Jonathan knelt over the carcass of a deer—he had flayed it, opened it up, and gutted it. His hands were covered in its blood, which ran through his fingers and onto his blood-soaked overalls, drying there in strange, random formations that you found yourself trying to read like a map. He looked up at you. There was a wildness to him, now, that had never been there before, not even when he was at his worst on drugs.

“I know they’re in here,” he said. You almost couldn’t bear to look. He reached his hands deep into the deer’s body, digging around in the organs like he was in a zombie movie.

“How many deer you killed, Jonathan?” you asked him softly.

He smiled, a weird grin spreading across his face. “Every one I come across,” he said. “And I don’t kill ‘em all, I take the dead ones from off the roads too. I was bringin’ them home but my dad got mad and Jackson was starting to get sick….” He trailed off.
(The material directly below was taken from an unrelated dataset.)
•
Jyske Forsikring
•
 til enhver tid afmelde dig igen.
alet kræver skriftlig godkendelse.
“Jackson’s still there, Jonathan, and the house stinks of death. Where’s your dad gone?”

He didn’t answer. Instead he said, “Do you know I’ve killed over forty deer, not even including the hits from the highway, and not one of ‘em’s had a treasure? They’re hiding it from me. They don’t want me to find it. But I’m gonna kill every last one of ‘em. I’m gonna find it.”

“Jonathan, you sound crazy,” you said. “The first one was a fluke. I don’t even know what it was. Like we said, maybe someone had stuffed it full of jewelry and was coming back. I mean, it was some weird shit.”
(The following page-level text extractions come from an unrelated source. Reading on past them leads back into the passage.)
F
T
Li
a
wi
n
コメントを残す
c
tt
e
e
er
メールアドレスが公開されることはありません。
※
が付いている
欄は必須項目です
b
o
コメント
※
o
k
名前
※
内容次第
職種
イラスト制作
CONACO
“I know they’re hiding it from me,” he repeated. “I’m getting the rest. Besides, I got a new plan now. They ain’t gonna outsmart me no more.”

You turned away, sickened. Not looking at him, you asked, “Jonathan, what about your brother? Who’s taking care of him? Where’s your dad?”

He hadn’t heard you, or he ignored you. “I know I’m gonna find it,” he muttered. You finally walked away.

After that you never saw him again. Well, that wasn’t exactly true. You saw something in the woods a few times, and you had a feeling it was him. It looked like a deer from a distance, but there was something strange about it. Like it was a deer that had been made wrong, its skin all saggy and dark. Then you realized it was him under the skin, waiting for other deer, watching through the eye slits. You never got close enough to talk to him again. Finally, you stopped seeing him out there in the woods. No one ever saw him again.

 

Last week you hit a deer. You were leaving your parents’ house to head back to the city and it was dusk. You curved down the winding road that led, eventually, to the highway and around one turn you saw it, too late. You hadn’t been going that fast, but it busted the radiator and dented the front of the car. You were sure you’d killed it and you felt terrible about it. When you got out of the car it was gone, fled into the woods to suffer and die. There was a stain of blood on the asphalt, a patch of fur, and something else. You bent over to look more closely and saw clearly, stepped back, and turned away. It was a perfectly white, unmistakably human tooth.